Beyond the absence of force in individual actions, capitalism promotes a much broader peace between people groups from different regions and of different cultures and backgrounds. Self-interest begets trade; trade begets specialization; specialization begets cooperation. Ricardo’s law of association demonstrates how much more productive we are when we specialize and trade, which means that over time we come to rely on a vast network of trading partners for our own well-being. Some people find this state of affairs troubling and you hear things like, “What if X country decides to withhold good Y from us? We rely too heavily on imports!” There are plenty of natural and man-made things to fear in the world if you wish to worry, but the cutting off of trade in a truly free market ought not to be one of them. If a person genuinely wants to avoid all reliance on other people (not sure how this would work for a newborn), they are free to live as long as they can only eat what they can find or grow on their own. It’s not hard to see that that kind of “independence” is far more risky than being part of an interdependent trade network.

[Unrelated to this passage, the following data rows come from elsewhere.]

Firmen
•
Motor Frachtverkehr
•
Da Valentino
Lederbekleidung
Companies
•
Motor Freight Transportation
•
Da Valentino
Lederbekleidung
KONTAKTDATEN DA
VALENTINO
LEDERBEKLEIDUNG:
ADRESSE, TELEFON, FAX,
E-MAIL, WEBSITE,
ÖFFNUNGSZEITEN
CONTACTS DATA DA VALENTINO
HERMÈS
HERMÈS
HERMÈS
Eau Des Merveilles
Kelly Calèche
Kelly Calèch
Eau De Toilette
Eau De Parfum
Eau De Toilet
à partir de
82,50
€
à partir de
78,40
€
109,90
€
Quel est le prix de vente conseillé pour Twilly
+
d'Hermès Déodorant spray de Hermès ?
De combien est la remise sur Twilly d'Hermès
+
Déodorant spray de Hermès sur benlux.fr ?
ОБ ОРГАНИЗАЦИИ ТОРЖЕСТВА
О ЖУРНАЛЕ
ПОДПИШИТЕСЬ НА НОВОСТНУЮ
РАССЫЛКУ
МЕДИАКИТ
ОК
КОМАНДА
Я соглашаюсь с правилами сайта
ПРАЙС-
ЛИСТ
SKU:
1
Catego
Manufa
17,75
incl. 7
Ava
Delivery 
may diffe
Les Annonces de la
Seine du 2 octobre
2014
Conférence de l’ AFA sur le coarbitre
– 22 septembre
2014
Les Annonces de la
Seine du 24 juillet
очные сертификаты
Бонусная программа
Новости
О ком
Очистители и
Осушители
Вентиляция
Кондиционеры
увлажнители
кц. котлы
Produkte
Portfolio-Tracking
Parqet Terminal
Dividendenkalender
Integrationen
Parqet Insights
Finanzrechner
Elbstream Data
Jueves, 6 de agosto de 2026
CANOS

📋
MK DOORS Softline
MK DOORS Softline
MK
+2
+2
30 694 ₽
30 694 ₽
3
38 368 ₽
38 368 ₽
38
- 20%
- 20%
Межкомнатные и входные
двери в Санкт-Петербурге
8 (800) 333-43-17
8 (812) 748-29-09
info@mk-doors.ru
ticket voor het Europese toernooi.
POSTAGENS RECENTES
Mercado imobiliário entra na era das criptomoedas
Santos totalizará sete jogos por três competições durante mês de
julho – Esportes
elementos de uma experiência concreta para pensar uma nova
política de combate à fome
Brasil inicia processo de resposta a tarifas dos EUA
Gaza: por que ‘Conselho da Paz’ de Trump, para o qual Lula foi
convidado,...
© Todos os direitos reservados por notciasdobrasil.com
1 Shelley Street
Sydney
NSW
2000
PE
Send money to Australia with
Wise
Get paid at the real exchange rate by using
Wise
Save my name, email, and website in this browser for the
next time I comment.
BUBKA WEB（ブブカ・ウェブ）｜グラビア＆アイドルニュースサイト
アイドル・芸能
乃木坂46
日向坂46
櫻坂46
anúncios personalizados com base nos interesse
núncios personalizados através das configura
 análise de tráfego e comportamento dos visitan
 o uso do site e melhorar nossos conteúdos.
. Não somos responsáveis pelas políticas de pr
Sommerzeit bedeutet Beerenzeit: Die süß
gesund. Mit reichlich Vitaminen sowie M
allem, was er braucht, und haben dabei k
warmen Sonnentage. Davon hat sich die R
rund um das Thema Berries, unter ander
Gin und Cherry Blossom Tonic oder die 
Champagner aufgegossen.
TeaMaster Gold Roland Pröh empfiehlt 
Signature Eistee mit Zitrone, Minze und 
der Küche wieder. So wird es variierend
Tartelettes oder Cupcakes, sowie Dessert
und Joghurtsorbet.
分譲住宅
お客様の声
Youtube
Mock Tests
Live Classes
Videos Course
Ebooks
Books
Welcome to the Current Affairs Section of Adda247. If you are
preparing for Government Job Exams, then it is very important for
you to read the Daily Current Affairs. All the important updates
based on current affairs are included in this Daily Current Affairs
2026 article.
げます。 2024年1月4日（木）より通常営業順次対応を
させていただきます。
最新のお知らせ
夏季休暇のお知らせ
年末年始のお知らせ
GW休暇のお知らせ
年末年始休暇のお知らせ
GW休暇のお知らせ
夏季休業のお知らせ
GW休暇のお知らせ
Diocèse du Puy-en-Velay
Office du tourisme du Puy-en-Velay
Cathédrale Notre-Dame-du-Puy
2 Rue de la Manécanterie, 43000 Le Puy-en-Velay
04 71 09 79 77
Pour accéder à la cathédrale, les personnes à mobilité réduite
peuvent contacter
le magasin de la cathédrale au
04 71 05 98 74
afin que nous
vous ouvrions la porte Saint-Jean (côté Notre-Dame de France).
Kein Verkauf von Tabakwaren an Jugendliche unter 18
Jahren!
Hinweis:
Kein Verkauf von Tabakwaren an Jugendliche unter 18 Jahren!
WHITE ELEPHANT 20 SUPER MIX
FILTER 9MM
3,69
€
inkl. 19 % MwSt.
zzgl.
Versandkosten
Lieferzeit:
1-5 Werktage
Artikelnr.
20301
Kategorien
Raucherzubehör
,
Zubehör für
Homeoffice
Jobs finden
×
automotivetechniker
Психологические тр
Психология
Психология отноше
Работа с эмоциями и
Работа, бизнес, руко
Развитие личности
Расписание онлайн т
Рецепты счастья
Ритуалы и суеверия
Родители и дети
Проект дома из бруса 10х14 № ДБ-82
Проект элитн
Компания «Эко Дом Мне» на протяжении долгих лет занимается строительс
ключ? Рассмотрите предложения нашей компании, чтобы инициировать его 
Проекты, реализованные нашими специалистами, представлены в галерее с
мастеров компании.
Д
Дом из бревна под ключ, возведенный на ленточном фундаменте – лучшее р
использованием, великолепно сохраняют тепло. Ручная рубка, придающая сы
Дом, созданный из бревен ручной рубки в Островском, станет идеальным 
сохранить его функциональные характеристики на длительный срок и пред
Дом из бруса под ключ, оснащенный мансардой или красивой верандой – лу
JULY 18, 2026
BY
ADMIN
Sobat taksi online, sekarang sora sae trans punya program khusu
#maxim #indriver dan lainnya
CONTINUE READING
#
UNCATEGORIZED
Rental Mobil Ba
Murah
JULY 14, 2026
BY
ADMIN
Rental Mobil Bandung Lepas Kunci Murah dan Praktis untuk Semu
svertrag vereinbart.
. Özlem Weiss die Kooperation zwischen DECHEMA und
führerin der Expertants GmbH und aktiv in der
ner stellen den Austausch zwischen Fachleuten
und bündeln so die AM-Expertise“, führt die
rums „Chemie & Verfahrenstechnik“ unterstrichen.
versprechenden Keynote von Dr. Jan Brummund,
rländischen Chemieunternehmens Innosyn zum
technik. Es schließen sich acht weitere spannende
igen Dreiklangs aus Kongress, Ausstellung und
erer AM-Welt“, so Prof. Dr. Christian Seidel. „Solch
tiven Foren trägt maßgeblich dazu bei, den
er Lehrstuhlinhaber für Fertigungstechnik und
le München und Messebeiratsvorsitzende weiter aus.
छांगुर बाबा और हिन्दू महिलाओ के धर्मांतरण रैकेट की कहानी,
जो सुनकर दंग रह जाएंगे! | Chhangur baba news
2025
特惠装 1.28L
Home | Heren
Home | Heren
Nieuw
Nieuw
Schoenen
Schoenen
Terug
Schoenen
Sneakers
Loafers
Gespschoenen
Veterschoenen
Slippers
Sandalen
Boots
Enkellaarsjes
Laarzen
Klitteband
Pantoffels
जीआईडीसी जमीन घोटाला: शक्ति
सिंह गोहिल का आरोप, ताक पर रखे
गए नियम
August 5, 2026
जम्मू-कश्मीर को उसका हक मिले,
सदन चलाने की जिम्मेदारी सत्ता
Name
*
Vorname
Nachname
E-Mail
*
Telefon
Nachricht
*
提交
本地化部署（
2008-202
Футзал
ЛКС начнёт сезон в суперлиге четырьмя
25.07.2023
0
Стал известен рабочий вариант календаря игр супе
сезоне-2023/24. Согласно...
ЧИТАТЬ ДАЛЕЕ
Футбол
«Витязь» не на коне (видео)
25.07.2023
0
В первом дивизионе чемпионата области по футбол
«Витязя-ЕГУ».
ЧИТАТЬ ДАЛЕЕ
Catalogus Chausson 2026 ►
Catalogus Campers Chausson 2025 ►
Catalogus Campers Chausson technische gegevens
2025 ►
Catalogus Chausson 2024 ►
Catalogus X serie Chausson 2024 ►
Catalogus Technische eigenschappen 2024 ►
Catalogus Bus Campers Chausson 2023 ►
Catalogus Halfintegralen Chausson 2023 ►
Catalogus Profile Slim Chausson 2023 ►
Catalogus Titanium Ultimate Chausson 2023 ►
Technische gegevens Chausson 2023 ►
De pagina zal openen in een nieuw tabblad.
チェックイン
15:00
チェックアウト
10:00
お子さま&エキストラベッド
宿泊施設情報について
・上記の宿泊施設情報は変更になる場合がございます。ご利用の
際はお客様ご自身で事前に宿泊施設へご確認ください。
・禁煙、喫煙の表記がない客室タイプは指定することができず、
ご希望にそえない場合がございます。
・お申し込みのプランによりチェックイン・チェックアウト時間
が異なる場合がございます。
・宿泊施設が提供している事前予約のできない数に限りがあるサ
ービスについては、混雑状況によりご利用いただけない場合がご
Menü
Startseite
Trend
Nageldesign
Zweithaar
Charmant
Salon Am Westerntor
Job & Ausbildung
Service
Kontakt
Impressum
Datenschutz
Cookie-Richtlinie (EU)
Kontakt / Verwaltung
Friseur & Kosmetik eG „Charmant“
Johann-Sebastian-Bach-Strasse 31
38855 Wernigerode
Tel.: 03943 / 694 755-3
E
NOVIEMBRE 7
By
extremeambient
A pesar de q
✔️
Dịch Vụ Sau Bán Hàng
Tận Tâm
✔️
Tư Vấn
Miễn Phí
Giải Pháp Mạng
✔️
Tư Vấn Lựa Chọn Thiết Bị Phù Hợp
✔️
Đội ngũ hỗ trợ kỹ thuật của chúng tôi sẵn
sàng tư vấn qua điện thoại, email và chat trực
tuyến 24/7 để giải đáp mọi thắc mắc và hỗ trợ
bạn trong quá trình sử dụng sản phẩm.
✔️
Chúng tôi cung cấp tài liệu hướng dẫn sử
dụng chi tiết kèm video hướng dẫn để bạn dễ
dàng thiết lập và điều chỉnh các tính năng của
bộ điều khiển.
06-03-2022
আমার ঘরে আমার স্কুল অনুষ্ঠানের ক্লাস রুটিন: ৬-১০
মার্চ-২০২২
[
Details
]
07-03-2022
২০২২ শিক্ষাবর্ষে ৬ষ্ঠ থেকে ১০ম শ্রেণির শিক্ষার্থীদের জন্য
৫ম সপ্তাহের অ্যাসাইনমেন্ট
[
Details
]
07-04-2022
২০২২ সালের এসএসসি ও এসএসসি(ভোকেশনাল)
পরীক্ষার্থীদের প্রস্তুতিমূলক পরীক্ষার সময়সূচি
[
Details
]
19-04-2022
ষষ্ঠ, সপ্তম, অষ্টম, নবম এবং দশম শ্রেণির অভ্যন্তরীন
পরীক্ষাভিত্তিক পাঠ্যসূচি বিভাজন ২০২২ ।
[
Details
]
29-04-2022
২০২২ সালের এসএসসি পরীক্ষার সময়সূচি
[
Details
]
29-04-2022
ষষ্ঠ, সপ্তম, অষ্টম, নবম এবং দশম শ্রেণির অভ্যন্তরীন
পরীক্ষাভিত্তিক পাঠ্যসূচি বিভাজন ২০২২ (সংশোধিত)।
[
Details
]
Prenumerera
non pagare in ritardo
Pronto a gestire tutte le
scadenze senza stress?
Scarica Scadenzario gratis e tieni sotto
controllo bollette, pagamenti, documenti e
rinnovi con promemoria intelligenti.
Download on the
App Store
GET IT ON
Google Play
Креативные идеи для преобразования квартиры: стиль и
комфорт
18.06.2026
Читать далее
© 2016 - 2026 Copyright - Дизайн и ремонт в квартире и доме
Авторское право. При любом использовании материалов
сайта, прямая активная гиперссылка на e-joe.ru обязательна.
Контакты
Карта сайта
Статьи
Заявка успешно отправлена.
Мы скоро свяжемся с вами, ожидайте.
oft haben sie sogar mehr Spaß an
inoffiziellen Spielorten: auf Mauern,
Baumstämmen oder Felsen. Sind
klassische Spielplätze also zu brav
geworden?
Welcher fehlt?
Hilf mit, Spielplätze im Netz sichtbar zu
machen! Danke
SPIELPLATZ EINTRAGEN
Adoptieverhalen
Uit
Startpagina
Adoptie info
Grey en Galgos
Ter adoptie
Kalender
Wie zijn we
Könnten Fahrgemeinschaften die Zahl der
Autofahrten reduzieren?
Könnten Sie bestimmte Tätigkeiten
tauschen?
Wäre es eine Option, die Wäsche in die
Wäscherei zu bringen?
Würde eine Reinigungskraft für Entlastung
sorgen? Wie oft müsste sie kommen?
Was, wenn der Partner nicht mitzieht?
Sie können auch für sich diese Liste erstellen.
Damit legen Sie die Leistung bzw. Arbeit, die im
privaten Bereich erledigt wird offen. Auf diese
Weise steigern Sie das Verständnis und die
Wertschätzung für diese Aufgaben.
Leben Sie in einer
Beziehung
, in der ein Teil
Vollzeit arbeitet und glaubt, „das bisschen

The more people rely on trade with others, the greater the cost to all parties of a conflict. If I grow apples and trade them to you for chickens, the last thing I want to do is tick you off and lose my chicken supply and vice versa. On the flip side, if you have a lot of chickens and I have none, and there is no trade between us, I will be tempted to try stealing some. Lack of trade builds enmity. There is a famous saying, attributed to Frederic Bastiat, “If goods don’t cross borders, armies will.”

In a free market, the cost of belligerence is very high. When governments come in and restrict trade or subsidize violence by building up large militaries, the cost of belligerence is lowered, and the benefits of peace are reduced. It is the state, not trade, which creates conflict.

Friends, not enemies

Pretend you live in a free-market economy. You are friends with your neighbor, who works at a small grocer in town. You find the selection to be limited and the prices high. A new supermarket chain is coming in to town, and you’re excited about it because the lower prices and better selection mean you’ll have better meals and money left over for leisure activities with your family. Your neighbor is unhappy about the new store because it may cost him his job. The store comes in. You shop there and save while also expressing your heartfelt empathy to your neighbor whose store may soon shut down. You maintain your friendship, even though in the economic sphere you cease to be trading partners.

Now pretend you live in a heavily regulated economic system much like ours today. You and your neighbor the grocer are still friends. This time the chain store is not free to sell in your town without a government permission slip. It goes up for a vote. Your neighbor actively campaigns to restrain the store from opening up, which will prevent you from buying better products for less money. He urges you to join his efforts and put a “No chain stores!” sign in your yard. You tell him that you won’t because you wouldn’t mind the chain store. It turns in to a bitter, possibly friendship-ending disagreement.

Politics makes enemies out of friends. In a market, you are free to express your varied preferences with your own actions and the expenditure of your own resources. If someone sells something you don’t like, you don’t have to buy. But the very anonymity and absence of compulsion in markets allows you to form community bonds quite separate from your trading choices. You can maintain friendships with all kinds of people whose goods and services you do not necessarily value. You can befriend an orchestral violinist without being a patron of the symphony. But when resources are allocated politically rather than in a free market, that friendship is hard to maintain when you would vote against a tax to fund the symphony hall, which she supports.

Capitalism allows our diverse tastes to be explored and expressed in a way that doesn’t restrict choices to zero-sum contests of your preferences over others. A cornucopia of choice exists in the market, and this not only means better products, but also the removal of artificially created conflict between choices A and B, such as those that inevitably spring from government management.

Three kinds of peace

Capitalism relies on voluntarism rather than violence in individual interactions. It also creates cooperative networks that dramatically increase the incentive to get along and raise the cost of conflict, while government intervention does just the opposite. Finally, capitalism allows us to live in harmony despite our different tastes and sometimes conflicting demands for limited resources, while political allocation always forces us to take sides and go to battle against each other. If you want a more peaceful world, promote capitalism.